6. Make the handles: fold the handle fabric in half lengthwise, and sew it into a tube, using a 1/4" seam. Turn it right-side-out and press it flat. (This picture shows my sewn tube before turning. It also shows my handy-dandy tube-turning tool!) Use whatever method works for you to turn the tube.
Sew a line of stitching along each side of the handle fabric, about 1/8" from the edge.
Cut the handle fabric in half (each piece will be 5 1/4" long).
7. Now to make the basket shape, starting with the outer fabric: fold the interfaced fabric in half so the short sides are lined up at the top, and sew the two folded sides using a 1/4" seam. (This picture shows the inner fabric sewn in half as just described.)
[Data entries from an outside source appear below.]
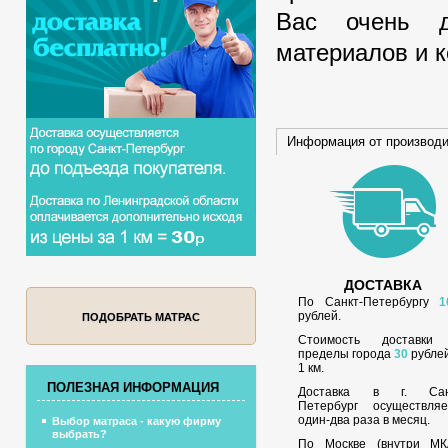
Вас очень д
материалов и 
Информация от производ
ДОСТАВКА
По Санкт-Петербургу
1
рублей.
ПОДОБРАТЬ МАТРАС
Стоимость доставки
пределы города
30
рублей
1 км.
ПОЛЕЗНАЯ ИНФОРМАЦИЯ
Доставка в г. Сан
Петербург осуществляе
один-два раза в месяц.
Выбор матраса - какую фирму
выбрать?
По Москве (внутри МК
8. Make the 4" gussets: flatten one of the sides you just sewed, so the seam is centered and it ends in a triangular point. With a ruler, find the spot where the width of the triangle is 4", and draw a line there that is perpendicular to the seam. It is easy to do if you have a gridded mat like the one in this picture.
Sew along the line you drew, then cut off the excess fabric. Make the gusset on the other side the same way.
I'm repeating this picture to show you how your outer fabric should now look. Sew the inner fabric and make 4" gussets on it in exactly the same way.
9. Attach the handles to the basket: pin each handle to the outer fabric so it straddles the side seam, with each inner handle edge 3/4" from the center seam (the two handle ends will be 1 1/2" apart).
Sew the pinned handles in place using a 1/8" seam.
10. Yay, now it's time to finish the basket! Your outer fabric should be inside-out, as in this picture. Turn your inner fabric so it is now RIGHT-side-out.
Place the inner fabric inside the outer fabric, and line up the side seams. Pin the side seams together.
To figure out where to start sewing, hold the basket with one side seam in each hand and one flat side facing you. Start sewing near where your right hand is holding it, about 1" ahead of the handles. Sew around the top edge of the basket, using a 1/4" seam, until you come to the second side seam. Stop here and remove the basket from the sewing machine. Since your inner fabric is 1/4" smaller than the outer fabric, the two fabrics will not line up perfectly along the top edge (but it is important for the inner fabric to be smaller, so it fits smoothly inside the finished basket).
HERE'S THE TRICKY PART:
You need to adjust for the difference in size here, at the seam line. Pinch about 1/4" of the outer fabric at the seam so it overlaps itself, and pin it in place. We're doing this at the seam line so the adjustment will be invisible in the finished basket. Take a look at the remaining opening in this top seam; if the two fabrics are now perfectly aligned, continue sewing the top seam, but leave a 3-4" opening on the side to turn it right-side-out. If the two fabrics are not perfectly aligned, unpin the seam and adjust it until the fabrics line up perfectly. Then sew the remaining seam, leaving an opening for turning.
Whew, I'm glad that's over! Turn your basket right-side out and it will look like this:
Iron the top edge flat, pushing the inner fabric down a little so it is recessed below the top edge. Iron down the seam allowance of the opening, and pin it for sewing.
11. Sew a seam all around the top edge of the basket, 1/8" from the top. Then sew a second seam 1/4" from the first seam. This gives your basket a firm top edge. Iron it nice and smooth, and you are done!
It came out great!
Yes, I'm happy!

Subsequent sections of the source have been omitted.